Megan Taylor

front-end dev, volunteacher, news & data junkie, bibliophile, Flyers fan, sci-fi geek and kitteh servant

Citizen journalism is NOT useless

This post is a response to a post by Jeff Novich called “Citizen Journalism = ‘see, snap, post’ (ie, not useful journalism).”

FIrst of all, Jeff makes some good points about citizen journalism. CJ will not replace professional journalism. CJ is often missing context. Etc. I contend that none of this makes CJ useless.

Secondly, I’m not sure how deeply Jeff has examined citizen journalism, because the entire post comes off as bashing Rachel Stern’s Ground Report, and extrapolating those criticisms to all CJ. How ironic, that he’s doing exactly what he’s arguing against. Oh wait, but he’s not calling himself a journalist, even though he has a Masters in journalism. How interesting that he’s ignoring the tenets of journalist when it’s convenient, yet another thing he argues against.

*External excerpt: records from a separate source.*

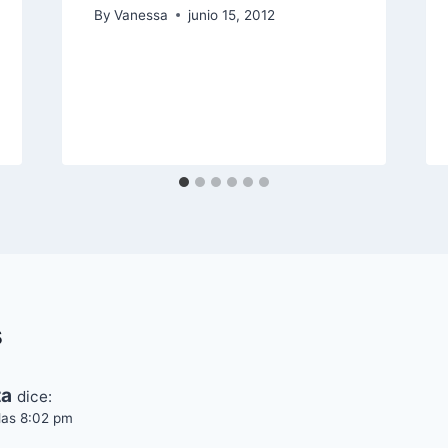
By
Vanessa
junio 15, 2012
s
ta
dice:
 las 8:02 pm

So, in response, and in support of citizen journalism:

Jeff lumps the Hudson plane crash, bombings in India, and Iran elections together when pointing out that “for a few minutes, the status updates of random people were valuable and ‘scooped’ mainstream news.” In the case of the Hudson plane crash, fair point. It is kinda cool that normal people were reporting the plane crash before the media did, but ultimately, it was the media that was able to report what had happened, and why. However, in both the India and Iran cases, we are talking about normal people who were able to send information out of a country that does not maintain a “free press.” Especially in the case of the Iran elections, where foreign journalists were kicked out of the country to avoid coverage of the executions happening in the street. Yes, those reports lacked depth and context and analysis, but would we have known what was happening otherwise?

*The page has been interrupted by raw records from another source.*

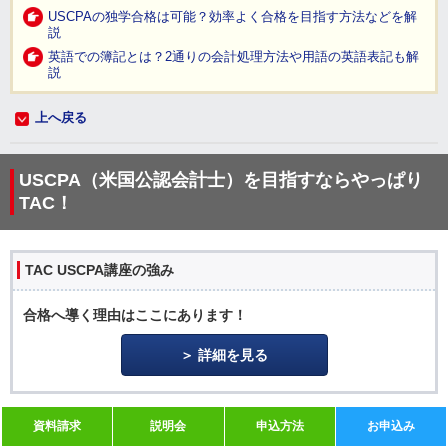
USCPAの独学合格は可能？効率よく合格を目指す方法などを解
説
英語での簿記とは？2通りの会計処理方法や用語の英語表記も解
説
上へ戻る
USCPA（米国公認会計士）を目指すならやっぱり
TAC！
TAC USCPA講座の強み
合格へ導く理由はここにあります！
詳細を見る
資料請求
説明会
申込方法
お申込み
コース・料金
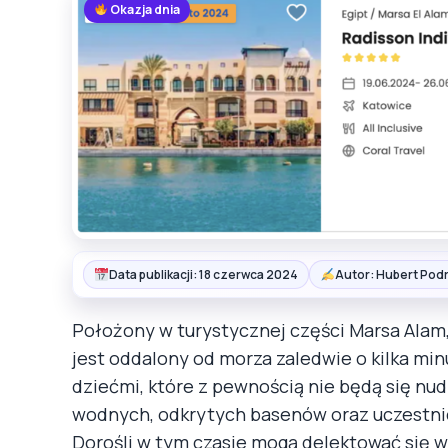
Okazja dnia
Data publikacji: 18 czerwca 2024
Autor: Hubert Pod
Położony w turystycznej części Marsa Alam
jest oddalony od morza zaledwie o kilka min
dziećmi, które z pewnością nie będą się nud
wodnych, odkrytych basenów oraz uczestnic
Dorośli w tym czasie mogą delektować się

Jeff’s next point is that most people don’t understand the “tenets” of journalism. I have mixed feelings about this one. Anyone capable of critical thinking is capable of doing journalism. It’s really not that hard. But I wonder about how many people in this country are actual able to think critically, what with the birthers and death panels and well, that list could go on for a whole series of blog posts. On the other hand, of the startups focusing on citizen journalism, how many are performing any basic training on how to perform interviews, fact-check or examine documents?

I do agree with: You get what you pay for. The whole “content farm” thing has been discussed to death, but ultimately, I can’t see how anyone can make a living, or even reasonably supplement an income, earning $40 (or less) for a well-gathered, analyzed, fact-checked, and fair report.

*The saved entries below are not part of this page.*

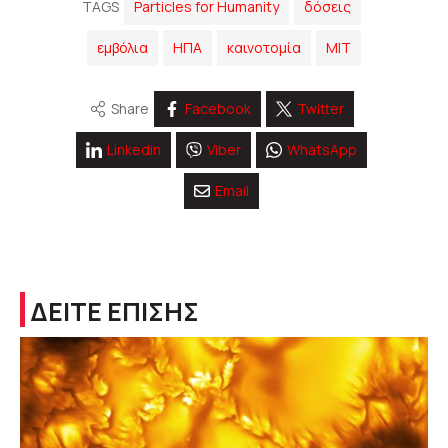
TAGS
Particles for Humanity
δόσεις
εμβόλια
ΗΠΑ
καινοτομία
ΜΙΤ
Share
Facebook
Twitter
Linkedin
Viber
WhatsApp
Email
ΔΕΙΤΕ ΕΠΙΣΗΣ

Regarding his argument about Wikipedia, Jeff is correct, and yet I think this is a bad illustration. How long did it take Wikipedia to become the repository of facts that it is today? And still, from time to time, a journalist (professional or otherwise) lifts something out of Wikipedia that turns out to be just plain wrong.

On beating the mainstream media: Someone is always going to be there first, and I don’t care who it was. I care who can provide me with the most correct information about what is going on. Unless there’s a crazed gunman running around my neighborhood, it’s a moot point.

Jeff next bashes the “early warning system” concept, “Shit that happens ‘on the ground’ (ie in plain sight) is rarely where the actual shit takes place (behind closed doors, beneath stacks of documents).” In the case of Pakistan’s nuclear potential, he might be right. But I think that what happens on the ground is often a reflection (however indirect) of what happens behind closed doors. Also, plenty of newsworthy shit happens in plain sight. May I bring up the Iran elections again?

At this point, we’re halfway though Jeff’s post. I’m tired of reading and arguing with what is basically a rant against the structure that is currently being built around citizen journalism. Jeff goes on about status updates, trust, SEO, and the future of journalism. There are things I agree with, and things I disagree with. For someone who got a Masters in journalism, Jeff is astonishingly bad at being clear about his argument.

Throughout the post, Jeff seems to be confused on what his point is. That citizen journalism is not a proxy for professional journalism? I agree. That citizen journalism is useless? I disagree. That Ground Report is a load of over-hyped bullshit? I’m not qualified to have an opinion, because I don’t read GR. That the startups built around citizen journalism are doing it wrong? I don’t know that anyone is qualified to have an opinion on that, because nobody has had a long enough run at it.